Microstructural Investigation of Lead Ion Interaction with Sodium and Calcium Bentonite under Various Pore Fluid Conditions

This study investigates the microstructural interaction between the heavy metal contaminant lead and two types of bentonite: sodium bentonite and calcium bentonite. Calcium bentonite samples were prepared through homoionic treatment using calcium chloride followed by six stages of deionized water washing. Subsequently, these samples were modified with different concentrations of sodium chloride to assess the influence of monovalent and divalent cations in the pore fluid on the retention capacity of lead.
The treated bentonite samples were exposed to various concentrations of lead nitrate, and atomic absorption spectroscopy (AAS) and X-ray diffraction (XRD) analyses were performed. The results revealed that the calcium bentonite sample, subjected to six washes and modified with 100 cmol/kg-soil NaCl, exhibited the highest retention of lead, reaching complete retention up to the cation exchange capacity (CEC). At higher lead concentrations, this sample maintained superior performance compared to other configurations.
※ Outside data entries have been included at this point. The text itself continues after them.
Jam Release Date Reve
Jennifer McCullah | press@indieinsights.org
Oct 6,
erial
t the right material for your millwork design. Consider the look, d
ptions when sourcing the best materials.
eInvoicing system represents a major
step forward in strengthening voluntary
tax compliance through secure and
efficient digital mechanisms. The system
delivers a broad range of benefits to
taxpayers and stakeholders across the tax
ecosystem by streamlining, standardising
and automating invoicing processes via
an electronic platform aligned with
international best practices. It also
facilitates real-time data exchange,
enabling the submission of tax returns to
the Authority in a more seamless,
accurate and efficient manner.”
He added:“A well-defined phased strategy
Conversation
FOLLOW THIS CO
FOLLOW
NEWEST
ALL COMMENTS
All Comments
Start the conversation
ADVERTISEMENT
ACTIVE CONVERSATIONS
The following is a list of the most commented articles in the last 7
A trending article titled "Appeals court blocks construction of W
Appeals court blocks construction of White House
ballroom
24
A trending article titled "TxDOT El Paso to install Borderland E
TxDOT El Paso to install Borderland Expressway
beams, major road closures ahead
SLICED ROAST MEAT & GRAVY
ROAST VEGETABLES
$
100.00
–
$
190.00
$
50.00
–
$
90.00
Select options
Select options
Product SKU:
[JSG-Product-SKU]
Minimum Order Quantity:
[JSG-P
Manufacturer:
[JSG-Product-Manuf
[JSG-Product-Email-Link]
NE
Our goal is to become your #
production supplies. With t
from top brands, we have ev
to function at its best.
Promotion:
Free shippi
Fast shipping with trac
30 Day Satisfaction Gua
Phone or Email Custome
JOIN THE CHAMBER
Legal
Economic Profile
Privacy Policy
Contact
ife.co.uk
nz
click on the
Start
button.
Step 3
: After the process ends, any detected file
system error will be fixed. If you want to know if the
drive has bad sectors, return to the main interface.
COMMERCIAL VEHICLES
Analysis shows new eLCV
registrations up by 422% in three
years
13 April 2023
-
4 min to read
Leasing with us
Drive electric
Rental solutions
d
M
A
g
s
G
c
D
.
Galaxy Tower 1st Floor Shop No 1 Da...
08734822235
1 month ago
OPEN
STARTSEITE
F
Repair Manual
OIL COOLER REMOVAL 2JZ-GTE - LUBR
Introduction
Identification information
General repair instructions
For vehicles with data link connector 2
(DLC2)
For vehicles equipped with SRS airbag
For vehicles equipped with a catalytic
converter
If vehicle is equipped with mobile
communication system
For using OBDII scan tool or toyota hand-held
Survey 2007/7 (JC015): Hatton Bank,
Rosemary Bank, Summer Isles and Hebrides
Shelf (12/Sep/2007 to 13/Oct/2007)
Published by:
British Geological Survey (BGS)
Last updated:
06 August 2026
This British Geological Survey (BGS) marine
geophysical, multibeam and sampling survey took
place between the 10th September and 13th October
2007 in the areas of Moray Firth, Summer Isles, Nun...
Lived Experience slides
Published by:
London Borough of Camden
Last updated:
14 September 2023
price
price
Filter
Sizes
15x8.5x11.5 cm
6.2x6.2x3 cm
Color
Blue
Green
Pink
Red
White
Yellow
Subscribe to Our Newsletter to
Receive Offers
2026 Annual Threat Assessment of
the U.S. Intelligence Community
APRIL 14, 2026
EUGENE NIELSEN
XRD results indicated that treated calcium bentonite displayed enhanced peak intensities, reflecting a more dispersed and homogeneous microstructure due to the presence of sodium ions. These structural characteristics allowed for better lead ion accommodation between clay platelets. Additionally, lead contamination led to a decrease in the plasticity index of the samples, although all remained within the CH (high plasticity clay) classification range.
Overall, the findings highlight the importance of both the type and concentration of cations in the pore fluid in optimizing the use of bentonite in engineered barriers for the containment of heavy metal pollutants in geoenvironmental applications.